Titus 2'day, based on Titus 2:3-5, is my regular Tuesday installment where I share the great advice others have given me about parenting or about what I'm learning along the way.
Sunday morning, I got to sleep in and I missed church. I had been up until past 3 am between hosting a bachelorette party and finishing up birthday party details. Hubby, however, decided to get up anyway and take Sweet Pea to church with him. This was their second outing together in 12 hours, since he'd taken her on a daddy-daughter date the night before for pizza and "dancing." (They listened to a band outside the restaurant, and Sweet Pea can't stop herself from dancing when someone drops a beat. In fact, here's a video, just 'cuz it's cute.)
Anyway, they came home after church to pick me up and head to my mom's. I hopped in the backseat next to my sweet daughter, glanced over, and chomped my big mouth shut.
Sweet Pea went to church dressed in a red plaid Christmas dress a size too big, with pink tights, no shoes and no headband.
You see, less than a week ago, my mom was telling me that I need to be easier on my husband as he learns how to be a dad. She told me that just because he does something differently than I do it doesn't mean it's bad, and that I might be expecting him to read my mind. He is an incredible dad; he takes such wonderful care of our little girl and thinks the world of her. My mom told me that when we were little, my dad would sometimes get us ready for church or some other outing, and we would come downstairs wearing the oddest assortment of clothes she had ever seen. She said she would get mad at him, and my dad couldn't see why she was upset; he thought we looked just beautiful. She said that looking back, she should have just smiled and thanked him for getting us ready.
My husband is the same way. He thinks Sweet Pea is just beautiful no matter what. (And don't get me wrong, I do too! I just really like her to wear adorable outfits with coordinating head wear and leggings and shoes.) He would think she was perfect whether she was in a $100 matching Janie and Jack outfit or a paper sack. Interestingly, he seems to feel the same about me, even though I roll my eyes at him all the time.
I'm glad that my mom gave me that advice. It reminds me of advice another friend gave me recently as she was cutting my hair and I was complaining about who knows what related to something my husband did or didn't do. She said, "Yes, but what was his intention?"

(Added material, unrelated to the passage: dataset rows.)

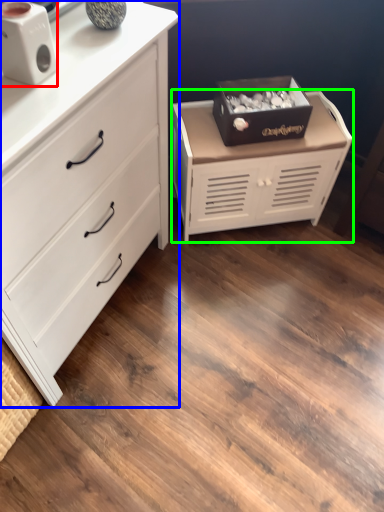 Question: Which is farther away from speaker (highlighted by a red box)? chest of drawers (highlighted by a blue box) or chest of drawers (highlighted by a green box)?

Choices:
 (A) chest of drawers
 (B) chest of drawers

Answer: (B) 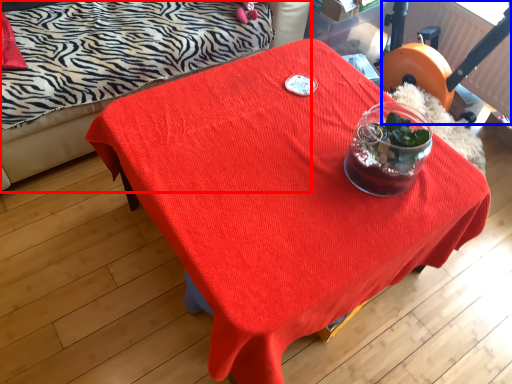 Question: Which object is closer to the camera taking this photo, studio couch (highlighted by a red box) or swivel chair (highlighted by a blue box)?

Choices:
 (A) studio couch
 (B) swivel chair

Answer: (A) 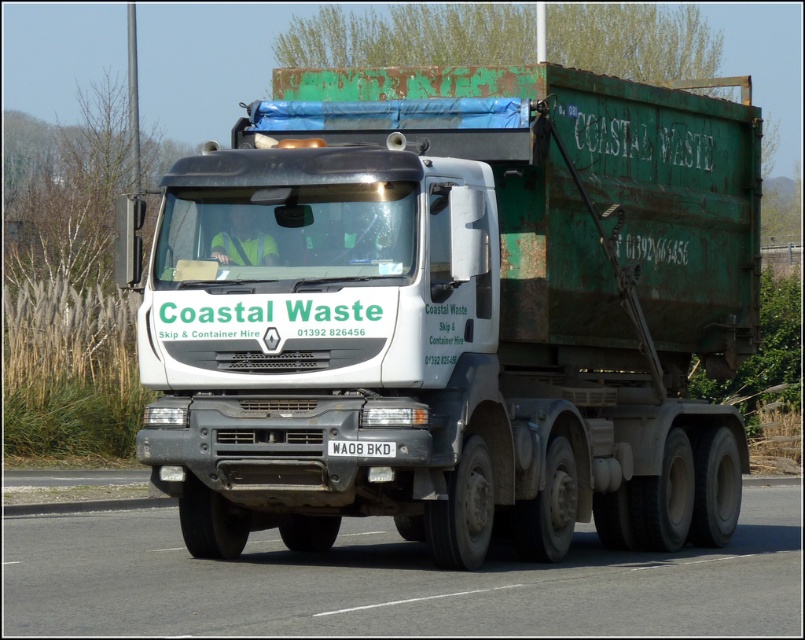 Question: Does white matte truck at center appear on the right side of gray asphalt road at center?

Choices:
 (A) no
 (B) yes

Answer: (A)

Question: Which object is the closest to the gray asphalt road at center?

Choices:
 (A) white rectangular at center
 (B) white matte truck at center

Answer: (A)

Question: From the image, what is the correct spatial relationship of gray asphalt road at center in relation to white rectangular at center?

Choices:
 (A) below
 (B) above

Answer: (A)

Question: Which object is farther from the camera taking this photo?

Choices:
 (A) white matte truck at center
 (B) white rectangular at center

Answer: (A)

Question: Can you confirm if gray asphalt road at center is positioned below white rectangular at center?

Choices:
 (A) yes
 (B) no

Answer: (A)

Question: Estimate the real-world distances between objects in this image. Which object is closer to the gray asphalt road at center?

Choices:
 (A) white rectangular at center
 (B) white matte truck at center

Answer: (A) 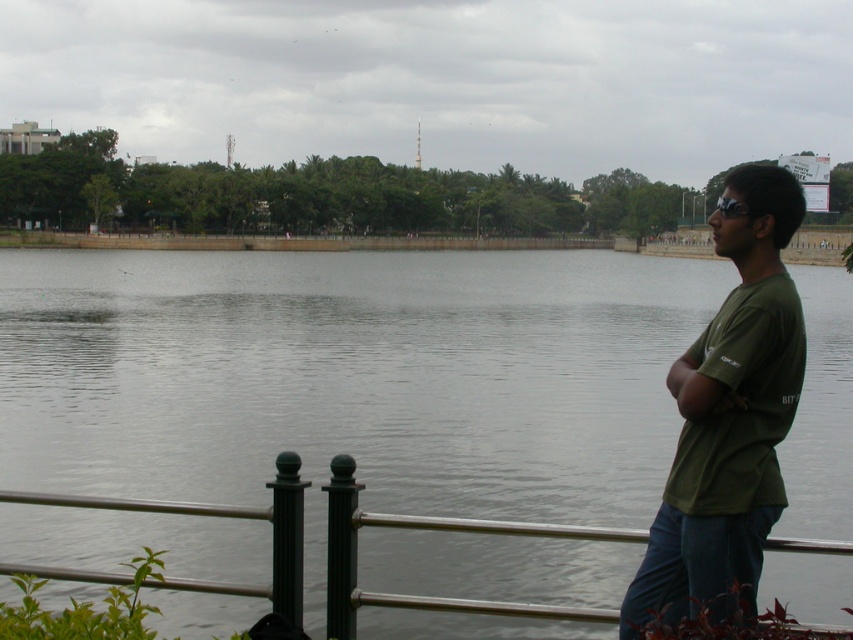 You are standing at the lakeside and want to walk towards the gray water at center. There is a metallic silver rail at lower center in your path. Which direction should you move relative to the rail to reach the water?

The gray water at center is positioned on the left side of the metallic silver rail at lower center. To reach the water, you should move to the left side of the rail.

From the picture: You are a photographer trying to capture the man in the scene. You want to focus on the green matte shirt at right and the black matte goggles at upper right. Which object should you adjust your camera focus on first if you want to ensure both are in focus?

The green matte shirt at right is closer to the viewer than the black matte goggles at upper right, so you should focus on the green matte shirt at right first to ensure both are in focus.

You are a photographer planning to capture the entire lakeside scene in one shot. Given that your camera can only focus on objects within a 100 cm width, and the metallic silver rail at lower center is 30 cm wide, will the gray water at center fit entirely within the frame?

The gray water at center has a larger size compared to metallic silver rail at lower center, which is 30 cm wide. Since the camera can focus on objects within a 100 cm width, the gray water at center may not fit entirely within the frame if its width exceeds 100 cm. However, the exact dimensions of the gray water at center are not provided, so it is uncertain whether it will fit completely. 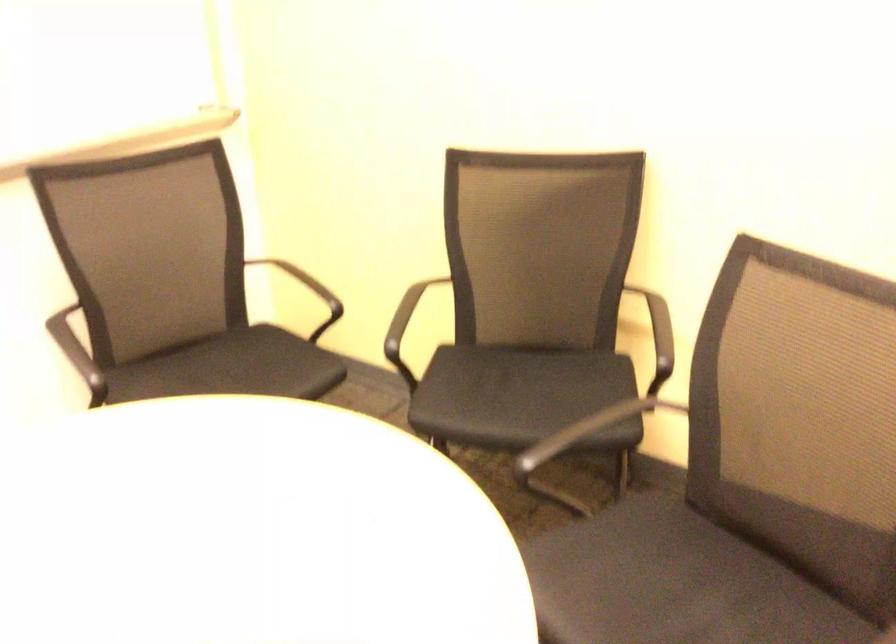 Question: The camera is either moving clockwise (left) or counter-clockwise (right) around the object. The first image is from the beginning of the video and the second image is from the end. Is the camera moving left or right when shooting the video?

Choices:
 (A) Left
 (B) Right

Answer: (B) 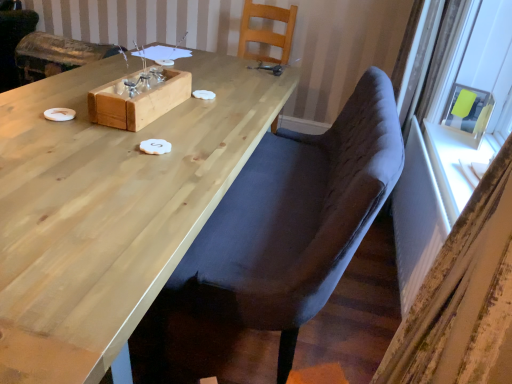 Locate an element on the screen. free spot in front of wooden box at center is located at coordinates (118, 142). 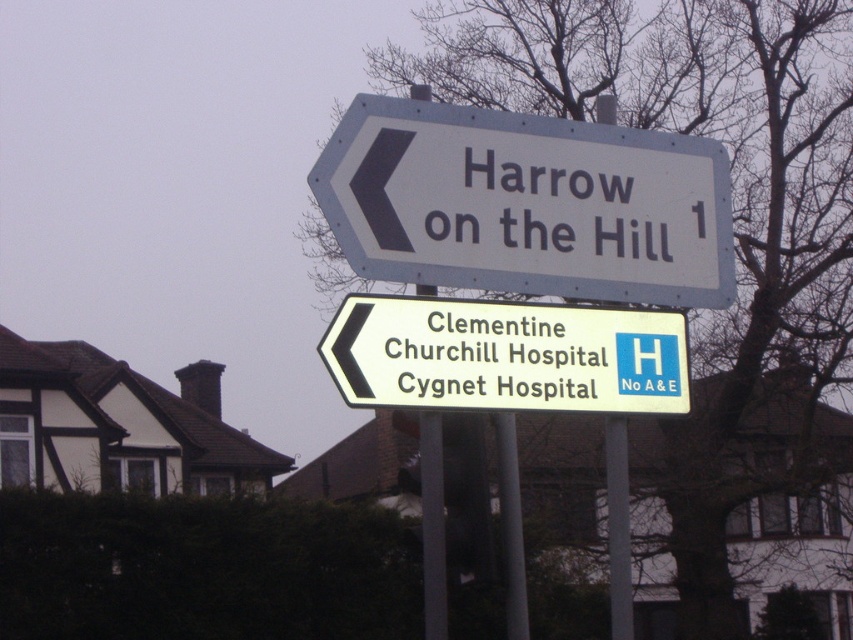 Question: Based on their relative distances, which object is farther from the white plastic sign at upper center?

Choices:
 (A) metallic pole at center
 (B) white plastic sign at lower center

Answer: (A)

Question: Which point is closer to the camera?

Choices:
 (A) metallic pole at center
 (B) white plastic sign at lower center
 (C) white plastic sign at upper center

Answer: (B)

Question: Among these objects, which one is nearest to the camera?

Choices:
 (A) white plastic sign at upper center
 (B) white plastic sign at lower center

Answer: (B)

Question: Does white plastic sign at upper center have a greater width compared to metallic pole at center?

Choices:
 (A) no
 (B) yes

Answer: (B)

Question: Can you confirm if white plastic sign at lower center is positioned below metallic pole at center?

Choices:
 (A) yes
 (B) no

Answer: (B)

Question: Is white plastic sign at lower center above metallic pole at center?

Choices:
 (A) no
 (B) yes

Answer: (B) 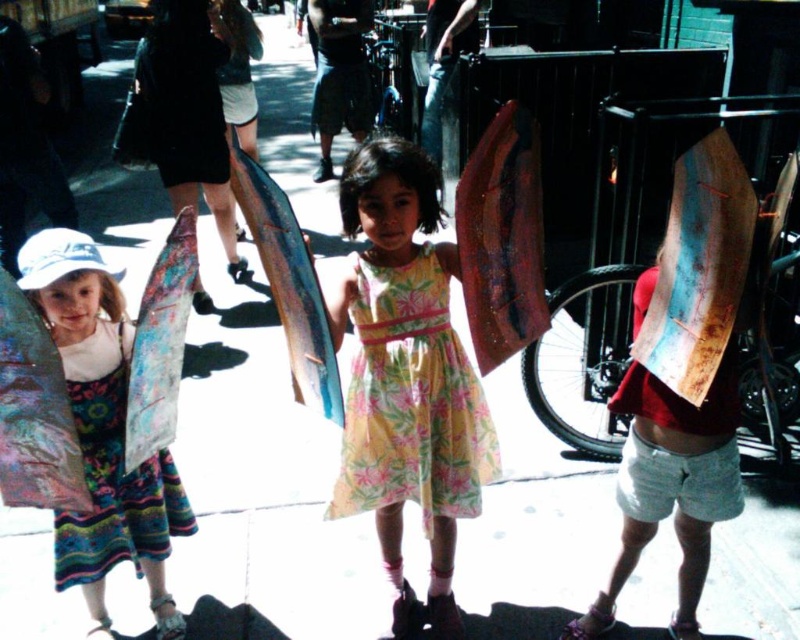 Question: Can you confirm if shiny metallic surfboard at center is wider than floral fabric surfboard at left?

Choices:
 (A) no
 (B) yes

Answer: (A)

Question: Is wooden surfboard at right above shiny blue surfboard at center?

Choices:
 (A) no
 (B) yes

Answer: (B)

Question: Which point is farther to the camera?

Choices:
 (A) pos(252,177)
 (B) pos(704,401)

Answer: (B)

Question: Which point appears farthest from the camera in this image?

Choices:
 (A) (649, 477)
 (B) (694, 324)
 (C) (122, 369)
 (D) (14, 316)

Answer: (C)

Question: Which point is farther to the camera?

Choices:
 (A) wooden surfboard at right
 (B) shiny metallic surfboard at left
 (C) floral fabric surfboard at left

Answer: (C)

Question: Can you confirm if floral cotton dress at center is positioned below shiny blue surfboard at center?

Choices:
 (A) no
 (B) yes

Answer: (B) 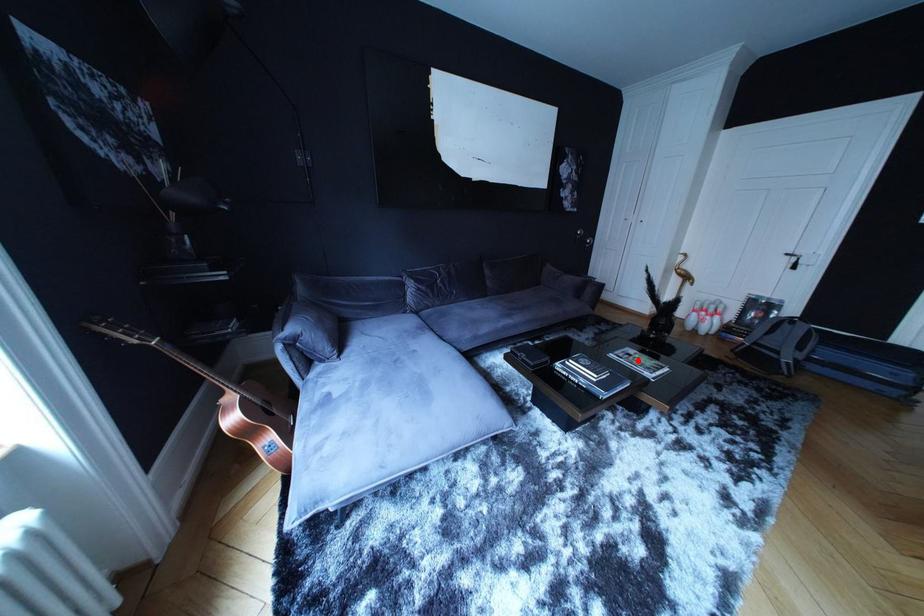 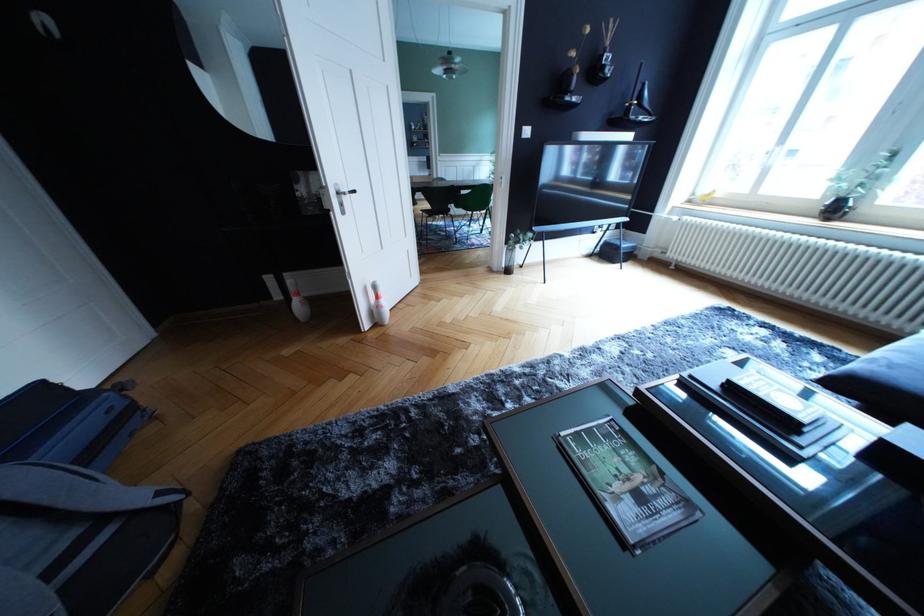 Find the pixel in the second image that matches the highlighted location in the first image.

(649, 504) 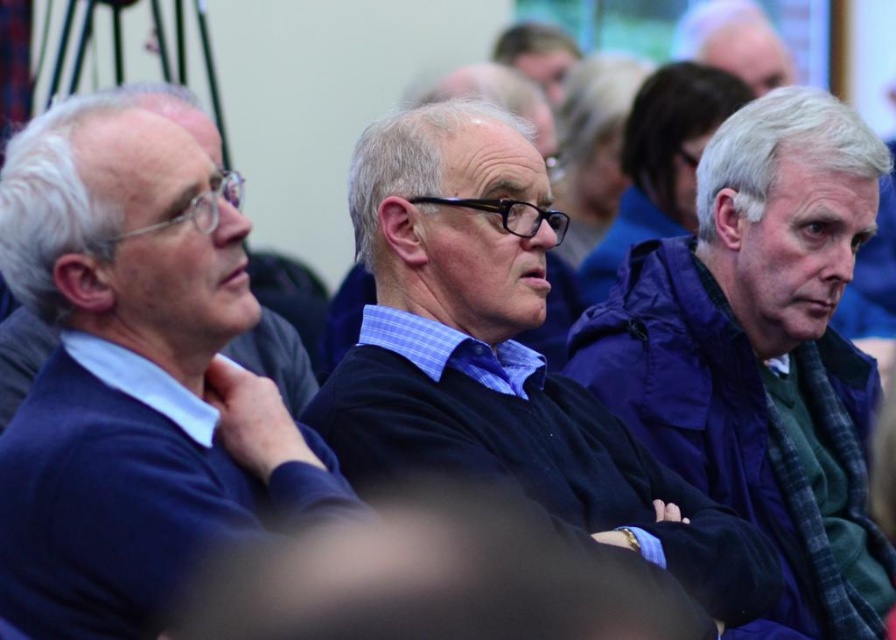 Question: Is black matte sweater at center below smooth skin face at upper center?

Choices:
 (A) no
 (B) yes

Answer: (B)

Question: Does black matte sweater at center lie in front of dark blue sweater at center?

Choices:
 (A) yes
 (B) no

Answer: (A)

Question: Which point appears farthest from the camera in this image?

Choices:
 (A) (636, 182)
 (B) (543, 44)

Answer: (B)

Question: Which object is positioned closest to the dark blue sweater at left?

Choices:
 (A) dark blue sweater at center
 (B) purple fabric jacket at right
 (C) smooth skin face at upper center

Answer: (B)

Question: Which point appears farthest from the camera in this image?

Choices:
 (A) (755, 92)
 (B) (781, 236)
 (C) (698, 77)

Answer: (A)

Question: Observing the image, what is the correct spatial positioning of dark blue sweater at left in reference to dark blue sweater at center?

Choices:
 (A) below
 (B) above

Answer: (A) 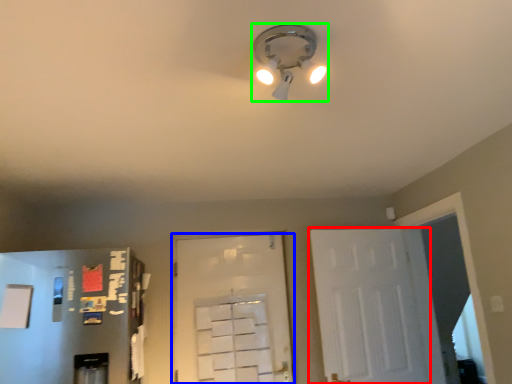 Question: Which object is positioned closest to door (highlighted by a red box)? Select from door (highlighted by a blue box) and lamp (highlighted by a green box).

Choices:
 (A) door
 (B) lamp

Answer: (A) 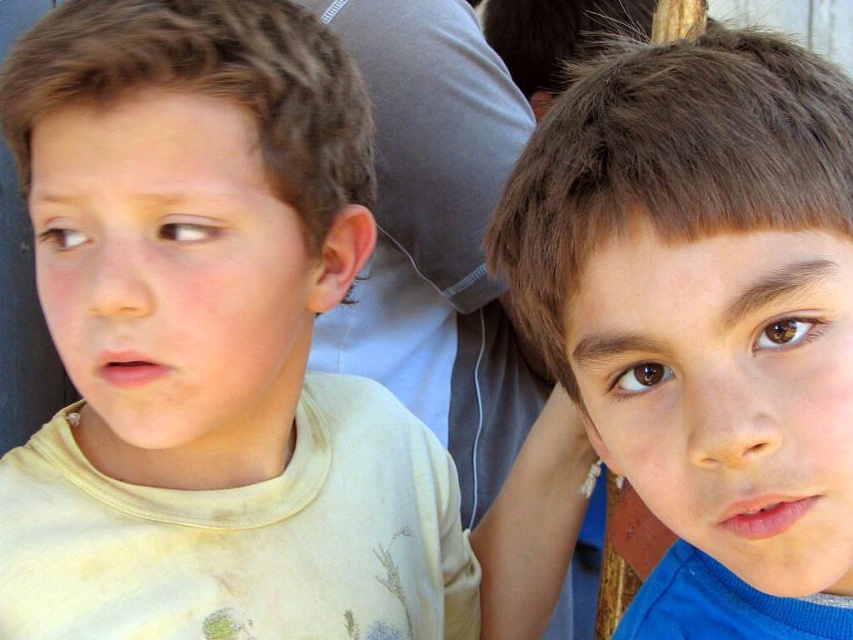 Question: Is brown hair at upper right closer to the viewer compared to yellow cotton shirt at left?

Choices:
 (A) no
 (B) yes

Answer: (B)

Question: Can you confirm if brown hair at upper right is positioned above yellow cotton shirt at left?

Choices:
 (A) yes
 (B) no

Answer: (B)

Question: Which of the following is the farthest from the observer?

Choices:
 (A) (367, 282)
 (B) (695, 317)

Answer: (A)

Question: Can you confirm if brown hair at upper right is smaller than yellow cotton shirt at left?

Choices:
 (A) no
 (B) yes

Answer: (B)

Question: Which object appears farthest from the camera in this image?

Choices:
 (A) yellow cotton shirt at left
 (B) brown hair at upper right

Answer: (A)

Question: Which object appears closest to the camera in this image?

Choices:
 (A) brown hair at upper right
 (B) yellow cotton shirt at left

Answer: (A) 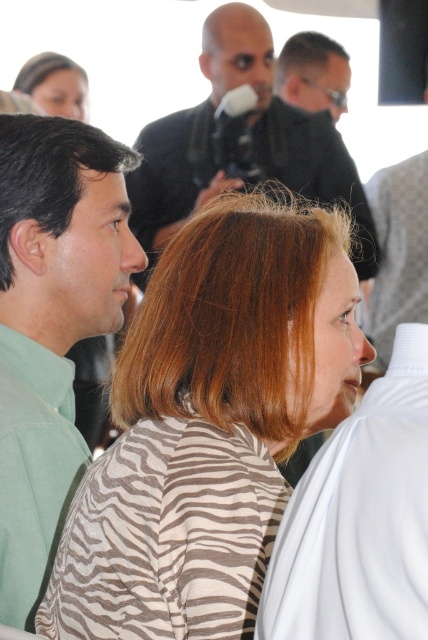 Question: Is zebra print scarf at upper left below dark brown hair at upper center?

Choices:
 (A) yes
 (B) no

Answer: (A)

Question: Considering the relative positions of dark brown hair at left and dark brown hair at upper center in the image provided, where is dark brown hair at left located with respect to dark brown hair at upper center?

Choices:
 (A) left
 (B) right

Answer: (A)

Question: Which of the following is the farthest from the observer?

Choices:
 (A) (199, 317)
 (B) (41, 92)

Answer: (B)

Question: Which object is positioned closest to the black matte microphone at upper center?

Choices:
 (A) zebra print scarf at upper left
 (B) blonde hair at center

Answer: (A)

Question: Does blonde hair at center appear over dark brown hair at left?

Choices:
 (A) no
 (B) yes

Answer: (A)

Question: Which of these objects is positioned farthest from the blonde hair at center?

Choices:
 (A) zebra print scarf at upper left
 (B) dark brown hair at upper center

Answer: (B) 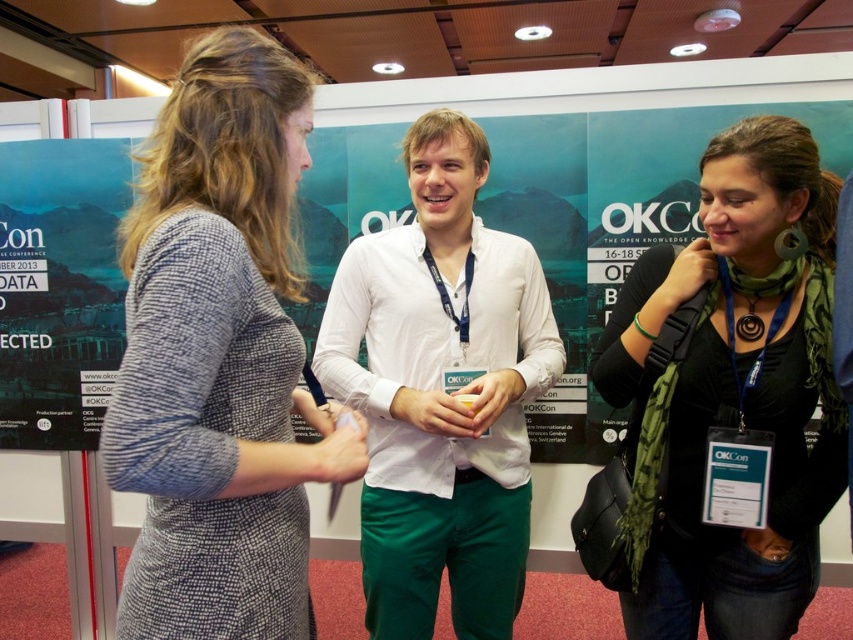 Who is taller, textured gray dress at center or matte black poster at upper left?

Standing taller between the two is matte black poster at upper left.

Does point (195, 419) come behind point (71, 193)?

No.

Locate an element on the screen. The image size is (853, 640). textured gray dress at center is located at coordinates (219, 356).

Is matte black poster at upper left closer to camera compared to matte paper poster at left?

Yes, it is.

Is point (38, 296) closer to camera compared to point (48, 376)?

That is True.

Who is more distant from viewer, (0, 248) or (10, 198)?

The point (0, 248) is more distant.

Locate an element on the screen. The image size is (853, 640). matte black poster at upper left is located at coordinates (608, 225).

Who is taller, textured gray dress at center or matte paper poster at left?

With more height is matte paper poster at left.

Is point (195, 636) farther from viewer compared to point (62, 349)?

Oh. His intention? It's never to hurt me or harm me or mess up my day or make our baby look silly. His intention is to take care of us and make sure our baby is dressed warmly on a chilly, early-fall morning. His intention is to show us that he loves us.
So Sunday morning I bit my tongue and smiled. Well, except five minutes later I told him the story my mom told me, and told him that I wanted to be grouchy at him but I wasn't, and then we laughed together. But I think it still counts! (And dear nursery ladies...thanks for being sweet about the way my kid looked, and for telling my husband that Sweet Pea's tights really were such a light pink that they were practically white!)
What about you? How can you tell you husband is a great dad? What do you do to make sure you're not being too hard on him?